On Thu, Sep 17, 2020 at 12:51:25PM -0500, Segher Boessenkool wrote:
> Hi!
>
> On Tue, Sep 15, 2020 at 10:49:45AM +0930, Alan Modra wrote:
> > Also use rs6000_cost only for speed.
>
> More directly: use something completely different for !speed, namely,
> code size.
Yes, that might be better.
> > - if (CONST_INT_P (XEXP (x, 1))
> > - && satisfies_constraint_I (XEXP (x, 1)))
> > + if (!speed)
> > + /* A little more than one insn so that nothing is tempted to
> > + turn a shift left into a multiply. */
> > + *total = COSTS_N_INSNS (1) + 1;
>
> Please don't. We have a lot of code elsewhere to handle this directly,
> already. Also, this is just wrong for size. Five shifts is *not*
> better than four muls. If that is the only way to get good results,
> than unfortunately we probably have to; but do not do this without any
> proof.
Huh. If a cost of 5 is "just wrong for size" then you prefer a cost
of 12 for example (power9 mulsi or muldi rs6000_cost)? Noticing that
result for !speed rs6000_rtx_costs is the entire basis for the !speed
changes. I don't have any proof that this is correct.
> > case FMA:
> > - if (mode == SFmode)
> > + if (!speed)
> > + *total = COSTS_N_INSNS (1) + 1;
>
> Not here, either.
>
> > case DIV:
> > case MOD:
> > if (FLOAT_MODE_P (mode))
> > {
> > - *total = mode == DFmode ? rs6000_cost->ddiv
> > - : rs6000_cost->sdiv;
> > + if (!speed)
> > + *total = COSTS_N_INSNS (1) + 2;
>
> And why + 2 even?
>
> > - if (GET_MODE (XEXP (x, 1)) == DImode)
> > + if (!speed)
> > + *total = COSTS_N_INSNS (1) + 2;
> > + else if (GET_MODE (XEXP (x, 1)) == DImode)

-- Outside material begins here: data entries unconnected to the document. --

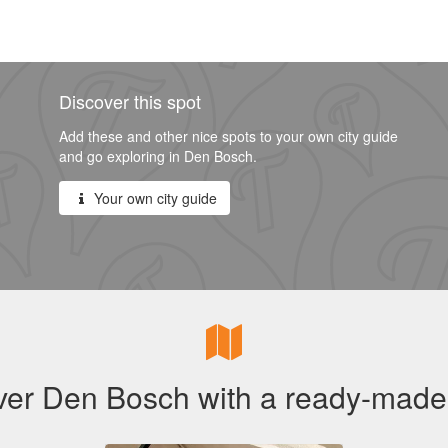
Discover this spot
Add these and other nice spots to your own city guide
and go exploring in Den Bosch.
Your own city guide
ver Den Bosch with a ready-made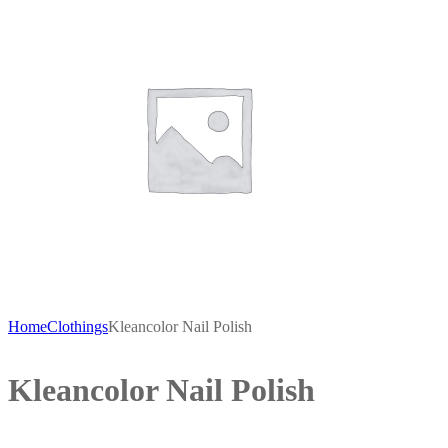
Home
Clothings
Kleancolor Nail Polish
Kleancolor Nail Polish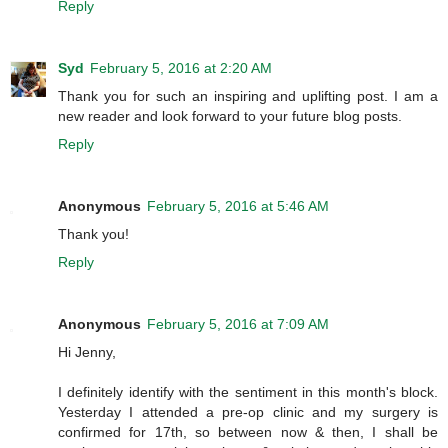
Reply
Syd
February 5, 2016 at 2:20 AM
Thank you for such an inspiring and uplifting post. I am a
new reader and look forward to your future blog posts.
Reply
Anonymous
February 5, 2016 at 5:46 AM
Thank you!
Reply
Anonymous
February 5, 2016 at 7:09 AM
Hi Jenny,
I definitely identify with the sentiment in this month's block.
Yesterday I attended a pre-op clinic and my surgery is
confirmed for 17th, so between now & then, I shall be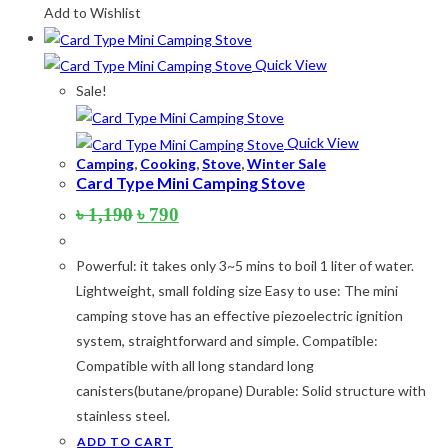
Add to Wishlist
Quick View
Sale!
Quick View
Camping
,
Cooking
,
Stove
,
Winter Sale
Card Type Mini Camping Stove
Original
Current
৳
1,190
৳
790
price
price
was:
is:
Powerful: it takes only 3~5 mins to boil 1 liter of water.
৳ 1,190.
৳ 790.
Lightweight, small folding size Easy to use: The mini
camping stove has an effective piezoelectric ignition
system, straightforward and simple. Compatible:
Compatible with all long standard long
canisters(butane/propane) Durable: Solid structure with
stainless steel.
ADD TO CART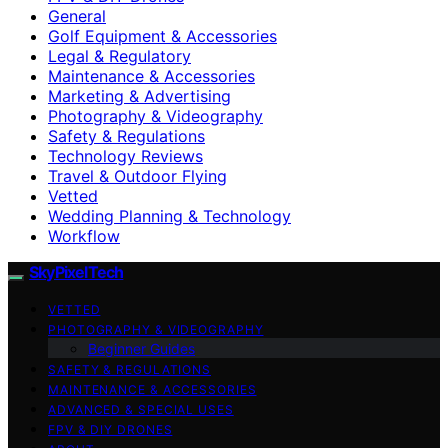
General
Golf Equipment & Accessories
Legal & Regulatory
Maintenance & Accessories
Marketing & Advertising
Photography & Videography
Safety & Regulations
Technology Reviews
Travel & Outdoor Flying
Vetted
Wedding Planning & Technology
Workflow
SkyPixelTech
VETTED
PHOTOGRAPHY & VIDEOGRAPHY
Beginner Guides
SAFETY & REGULATIONS
MAINTENANCE & ACCESSORIES
ADVANCED & SPECIAL USES
FPV & DIY DRONES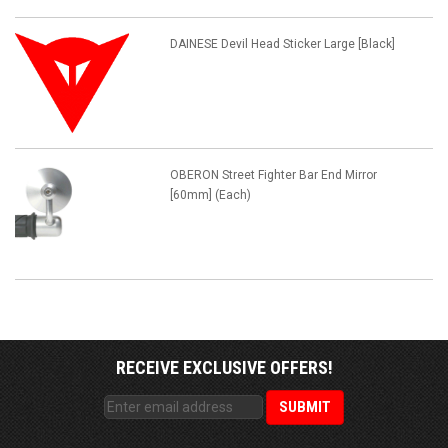
DAINESE Devil Head Sticker Large [Black]
OBERON Street Fighter Bar End Mirror
[60mm] (Each)
RECEIVE EXCLUSIVE OFFERS!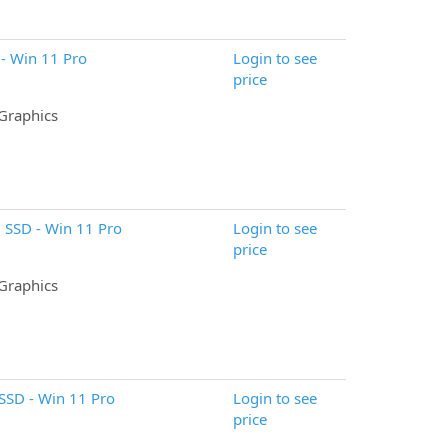
- Win 11 Pro
Login to see
price
 Graphics
 SSD - Win 11 Pro
Login to see
price
 Graphics
SSD - Win 11 Pro
Login to see
price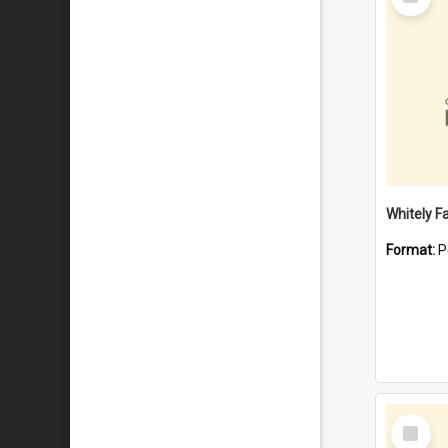
Item
Whitely F
Format:
P
Select
Item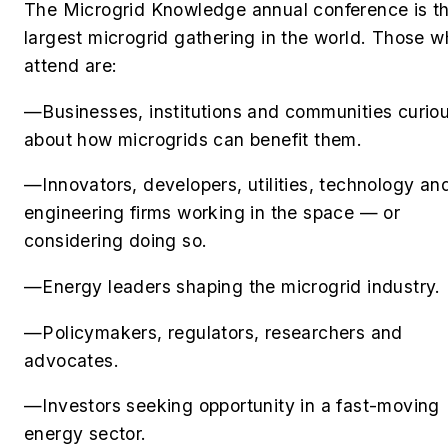
The Microgrid Knowledge annual conference is t
largest microgrid gathering in the world. Those 
attend are:
—Businesses, institutions and communities curio
about how microgrids can benefit them.
—Innovators, developers, utilities, technology an
engineering firms working in the space — or
considering doing so.
—Energy leaders shaping the microgrid industry.
—Policymakers, regulators, researchers and
advocates.
—Investors seeking opportunity in a fast-moving
energy sector.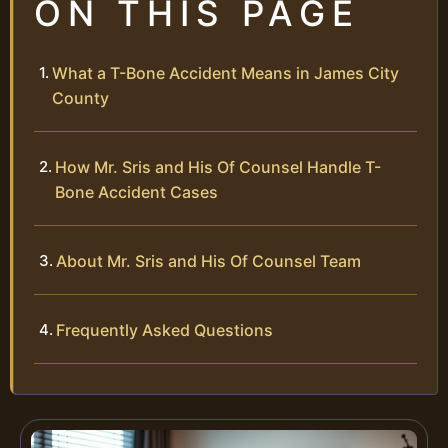
ON THIS PAGE
What a T-Bone Accident Means in James City
County
How Mr. Sris and His Of Counsel Handle T-
Bone Accident Cases
About Mr. Sris and His Of Counsel Team
Frequently Asked Questions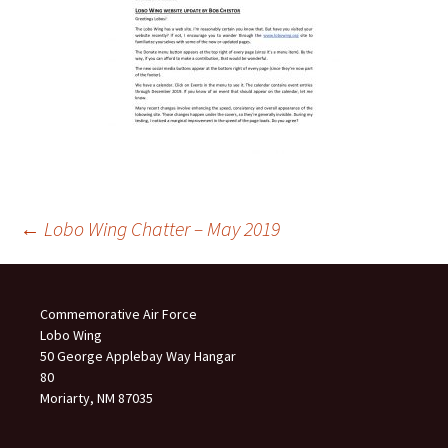
Post
←
Lobo Wing Chatter – May 2019
navigation
Commemorative Air Force
Lobo Wing
50 George Applebay Way Hangar
80
Moriarty, NM 87035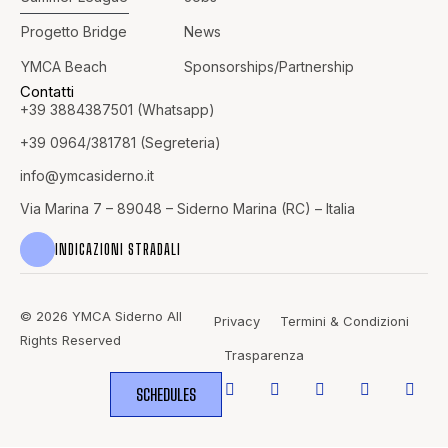
Progetto Bridge
News
YMCA Beach
Sponsorships/Partnership
Contatti
+39 3884387501 (Whatsapp)
+39 0964/381781 (Segreteria)
info@
ymcasiderno.it
Via Marina 7 – 89048 – Siderno Marina (RC) – Italia
INDICAZIONI STRADALI
© 2026 YMCA Siderno All
Privacy
Termini & Condizioni
Rights Reserved
Trasparenza
SCHEDULES
WHERE
SPORTS
BRING PEOPLE
TOGETHER.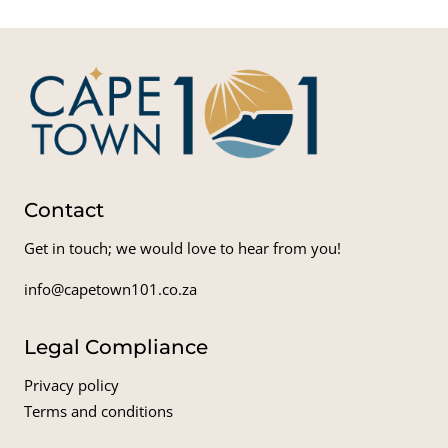
Contact
Get in touch; we would love to hear from you!
info@capetown101.co.za
Legal Compliance
Privacy policy
Terms and conditions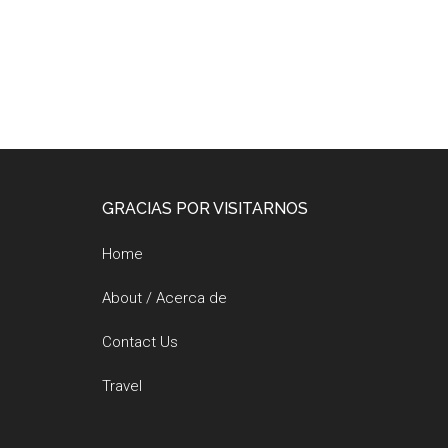
Footer
GRACIAS POR VISITARNOS
Home
About / Acerca de
Contact Us
Travel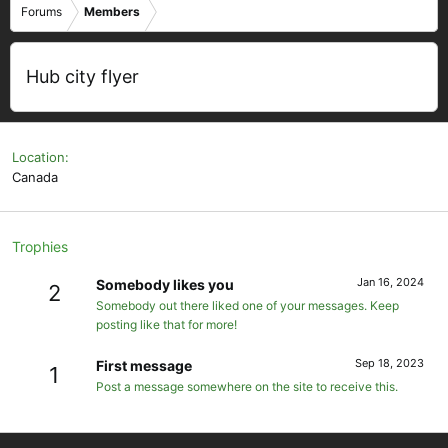
Forums
Members
Hub city flyer
Location
Canada
Trophies
Jan 16, 2024
Somebody likes you
2
Somebody out there liked one of your messages. Keep
posting like that for more!
Sep 18, 2023
First message
1
Post a message somewhere on the site to receive this.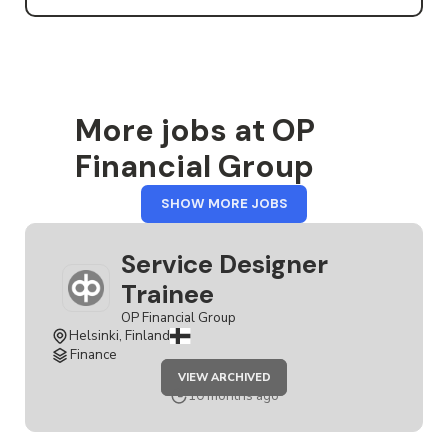
More jobs at OP
Financial Group
FROM
SHOW MORE JOBS
OP
FINANCIAL
GROUP
Service Designer
Trainee
OP Financial Group
Helsinki, Finland
Finance
JOB
VIEW ARCHIVED
SERVICE
DESIGNER
10 months ago
TRAINEE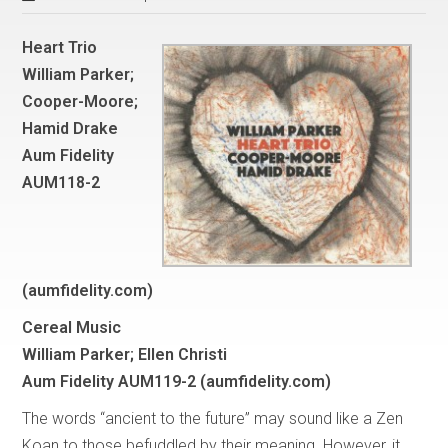
Heart Trio
William Parker;
Cooper-Moore;
Hamid Drake
Aum Fidelity
AUM118-2
(aumfidelity.com)
Cereal Music
William Parker; Ellen Christi
Aum Fidelity AUM119-2 (aumfidelity.com)
The words “ancient to the future” may sound like a Zen
Koan to those befuddled by their meaning. However, it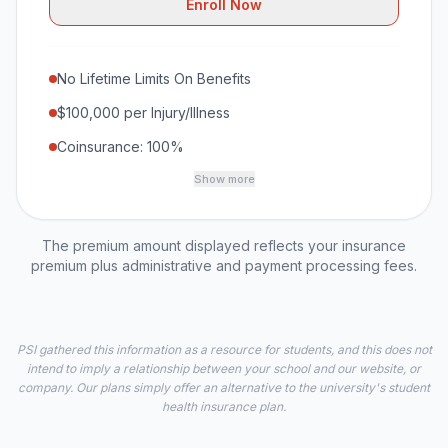
Enroll Now
No Lifetime Limits On Benefits
$100,000 per Injury/Illness
Coinsurance: 100%
Show more
The premium amount displayed reflects your insurance
premium plus administrative and payment processing fees.
PSI gathered this information as a resource for students, and this does not
intend to imply a relationship between your school and our website, or
company. Our plans simply offer an alternative to the university's student
health insurance plan.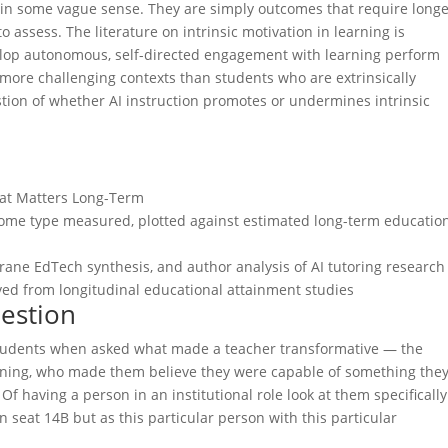
in some vague sense. They are simply outcomes that require long
assess. The literature on intrinsic motivation in learning is
elop autonomous, self-directed engagement with learning perform
 more challenging contexts than students who are extrinsically
ion of whether AI instruction promotes or undermines intrinsic
hat Matters Long-Term
come type measured, plotted against estimated long-term educatio
rane EdTech synthesis, and author analysis of AI tutoring research
ved from longitudinal educational attainment studies
estion
students when asked what made a teacher transformative — the
arning, who made them believe they were capable of something the
f having a person in an institutional role look at them specificall
n seat 14B but as this particular person with this particular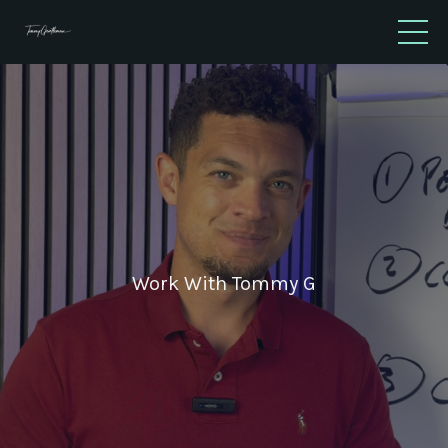
Work With Tommy G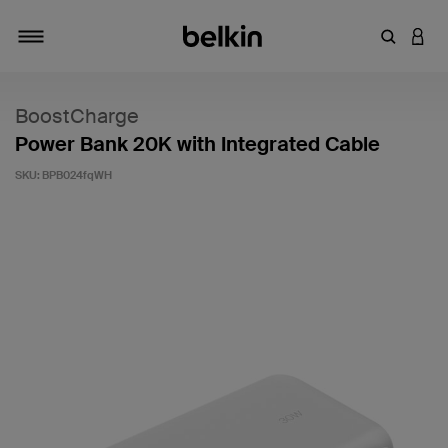
Enter Key
LOGI
Toggle navigation
BoostCharge
Power Bank 20K with Integrated Cable
SKU:
BPB024fqWH
4.7 out of 5 Customer Rating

> > *total = rs6000_cost->divdi;
> > else
> > *total = rs6000_cost->divsi;
>
> (more)
OK, I can remove all the !speed changes. To be honest, I didn't look
anywhere near as much at code size changes as I worried about
performance. And about not regressing any fiddly testcase we have.
> > @@ -21368,6 +21378,7 @@ rs6000_rtx_costs (rtx x, machine_mode mode, int
> > outer_code,
> > return false;
> >
> > case AND:
> > + *total = COSTS_N_INSNS (1);
> > right = XEXP (x, 1);
> > if (CONST_INT_P (right))
> > {
> > @@ -21380,15 +21391,15 @@ rs6000_rtx_costs (rtx x, machine_mode mode, int
> > outer_code,
> > || left_code == LSHIFTRT)
> > && rs6000_is_valid_shift_mask (right, left, mode))
> > {
> > - *total = rtx_cost (XEXP (left, 0), mode, left_code, 0, speed);
> > - if (!CONST_INT_P (XEXP (left, 1)))
> > - *total += rtx_cost (XEXP (left, 1), SImode, left_code, 1,
> > speed);
> > - *total += COSTS_N_INSNS (1);
> > + rtx reg_op = XEXP (left, 0);
> > + if (!REG_P (reg_op))
> > + *total += rtx_cost (reg_op, mode, left_code, 0, speed);
> > + reg_op = XEXP (left, 1);
> > + if (!REG_P (reg_op) && !CONST_INT_P (reg_op))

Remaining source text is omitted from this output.